An excerpt:
Despite the continued violence, Colombia has benefitted from increased trade with the United States over the past several years. Passed by the U.S. Congress in 1991 and recently extended another 10 months, the Andean Trade Preferences Act, under which tariffs on most exports from Colombia coming into the United States are removed, has increased employment and boosted Colombia's economy. Last year, Colombian exports to the United States totaled nearly 9.4 billion dollars -- mostly in the form of crude oil, coal, and flowers -- up from less than 3.0 billion dollars when the preferences were first enacted.
But Colombian labour leaders and independent observers say the increased trade has not led to much improvement in the status of workers' rights. A 2006 U.S. State Department report on Colombia found that "freedom of association [is] limited in practice by threats and acts of violence committed by illegal armed groups" against labour unions, and noted that Colombian NGOs often complain that the government has "arbitrarily detained hundreds of persons, particularly social leaders, labour activists, and human rights defenders".
Last year, the Cincinnati, Ohio-based fruit giant Chiquita was ordered by a U.S. federal court to pay a 25-million-dollar fine after executives at the company were found to have authorised payments to the United Self-Defence Forces of Colombia, a violent right-wing paramilitary group linked to labour violence. According to Vasquez, his organisation has found that the Chiquita case may only scrape the surface of the extent to which U.S. corporations have supported violence against organised labour.

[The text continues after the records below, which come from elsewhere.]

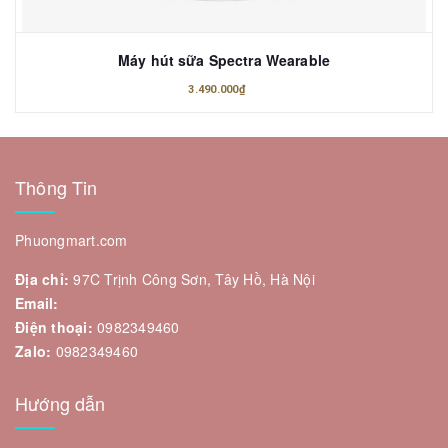
Máy hút sữa Spectra Wearable
3.490.000₫
Thông Tin
Phuongmart.com
Địa chỉ:
97C Trịnh Công Sơn, Tây Hồ, Hà Nội
Email:
Điện thoại:
0982349460
Zalo:
0982349460
Hướng dẫn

"[T]here are other American transnational enterprises, for example Dole and Del Monte, in which we began to see evidence appearing of their links to these paramilitary groups and to anti-union violence," Vasquez said.

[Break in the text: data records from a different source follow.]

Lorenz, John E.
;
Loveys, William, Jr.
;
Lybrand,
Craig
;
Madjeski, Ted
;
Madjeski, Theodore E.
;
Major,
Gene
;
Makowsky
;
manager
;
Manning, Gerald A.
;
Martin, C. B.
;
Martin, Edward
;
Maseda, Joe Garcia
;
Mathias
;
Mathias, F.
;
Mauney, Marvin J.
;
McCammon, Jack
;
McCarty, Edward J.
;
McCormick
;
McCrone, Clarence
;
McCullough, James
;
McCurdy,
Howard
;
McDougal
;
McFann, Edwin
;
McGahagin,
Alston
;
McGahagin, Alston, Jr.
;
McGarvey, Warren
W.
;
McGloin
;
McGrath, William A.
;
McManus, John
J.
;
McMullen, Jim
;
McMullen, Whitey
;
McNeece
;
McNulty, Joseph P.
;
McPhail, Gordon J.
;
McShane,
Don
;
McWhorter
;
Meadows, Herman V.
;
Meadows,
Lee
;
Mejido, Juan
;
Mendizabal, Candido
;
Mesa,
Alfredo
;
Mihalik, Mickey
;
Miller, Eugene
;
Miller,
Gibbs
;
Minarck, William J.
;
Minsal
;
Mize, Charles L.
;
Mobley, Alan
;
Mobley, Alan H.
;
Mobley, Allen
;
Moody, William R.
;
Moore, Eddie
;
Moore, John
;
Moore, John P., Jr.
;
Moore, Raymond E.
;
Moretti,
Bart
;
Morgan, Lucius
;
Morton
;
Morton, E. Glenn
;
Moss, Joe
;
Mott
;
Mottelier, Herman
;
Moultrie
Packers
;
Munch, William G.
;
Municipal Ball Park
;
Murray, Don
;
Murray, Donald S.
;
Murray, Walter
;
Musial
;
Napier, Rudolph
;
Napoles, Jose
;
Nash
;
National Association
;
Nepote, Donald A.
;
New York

Those links were the focus of a recent trip to Colombia by Rep. William Delahunt, a Massachusetts Democrat. Speaking to IPS, Delahunt would not say whether he discovered anything in Colombia implicating other U.S. corporations. "I really don't want to disclose that at this point in time... but yes, it was very productive, it was significant," he said.
Violence directed against unions and the role some U.S. corporations have played in supporting it is an important aspect of the debate over the FTA, say labour activists, but it is far from the only one.
"Even if Colombia had a sterling record on human rights, if there were no assassinations of trade unionists, the Colombia free trade agreement would still be a bad idea," said Economic Policy Institute global policy director Tony Avirgan.
"These agreements provide for the extension of patents and [intellectual] property rights, particularly in terms of medicines, that go way beyond what's provided for in the United States," Avirgan said.
"They should be called corporate rights' agreements rather than free trade agreements," he argued. "It's a misnomer because they're not much about the exchange of goods, but they are about empowering corporations."